It’s Human Rights Day and we have an exciting announcement – the Children’s Commissioner and Scouts Scotland are teaming up to create a new Rights Challenge Badge.
The badge – to be designed by a Scout – will feature a range of activities and resources to raise Scouts’ understanding of their rights and about incorporation of the United Nations Convention on the Rights of the Child (UNCRC) into Scots law. It will be available for more than 30,000 Scouts Scotland members to complete from Spring 2022.
It will also promote adult leaders’ awareness of children’s rights.
This week, Commissioner Bruce Adamson and two members of our team visited 1st Fordell Firs in Dunfermline to pilot a session for the Rights Challenge Badge. The Scouts each designed their own shield highlighting what’s important in their lives and what rights they would defend. The visit was part of the office roadshow programme to engage with children and young people face-to-face, work that was limited by the pandemic.
Max has been a Scout for nearly two years. The 11-year-old said: “It’s important to have a badge to learn about your rights and for other people to know them too so they can’t take them away from you.”
Anya, 13, has been a Scout for six years. She said: “Rights don’t get talked about enough. Not enough people know that we have extra rights – more than adults. Rights look after you and can support you.”
Family, friendships, learning, equality and having a say featured across many of the individual shields.
Commissioner Bruce said: “We are really excited about working with Scouts Scotland on a Rights Challenge Badge. It will empower Scouts to learn about their rights and will also assist in embedding rights-based practice and knowledge for the adults who support them.

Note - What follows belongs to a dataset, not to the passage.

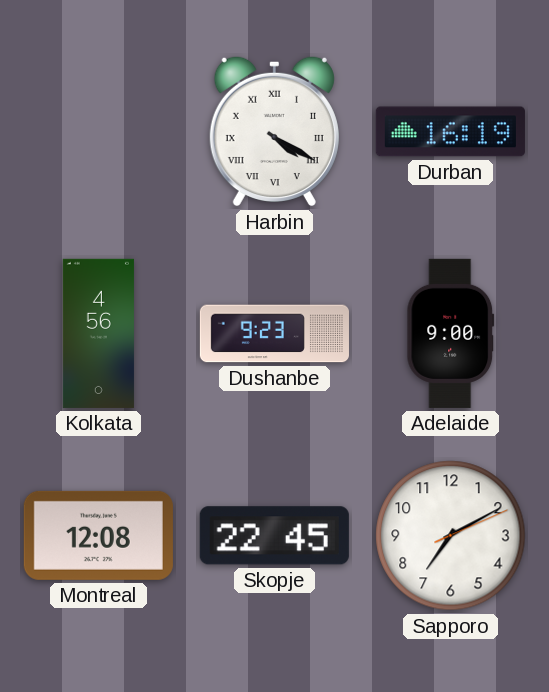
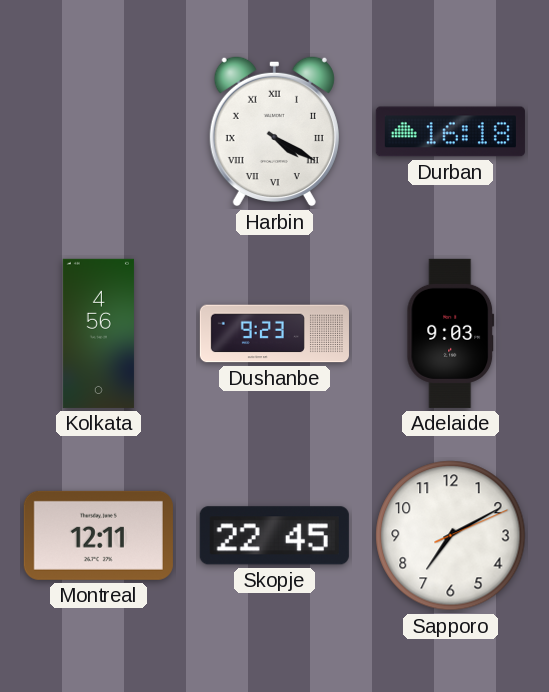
Durban: 16:19 -> 16:18
Adelaide: 9:00 -> 9:03
Montreal: 12:08 -> 12:11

“Scouts will be learning about rights and their roles as human rights defenders in a fun way. The shield activity with 1st Fordell Firs was brilliant and supported important conversations about their experience of rights in their everyday lives. It’s no surprise after the pandemic lockdowns that family, friendships and learning were many of the key rights they wanted to defend. It’s great to be able to work once again with children and young people in their own environments and within their communities as part of our roadshow.”
Callum Holt, Scouts Scotland Commissioner for Community Impact, said: “We’re so delighted to be working alongside the Children’s Commissioner and his team in creating this new badge with our young people! As Scouts, we fundamentally believe in upholding the rights of children and young people and making sure our activities and opportunities support that.
“In our 114-year history we have continuously evolved to make sure we support young people to gain skills for life. Skills that help them to feel confident in taking on the challenges the world presents them with. Proactively educating our members about their rights and how to challenge adults when they feel their rights aren’t being upheld is the next step on this journey.”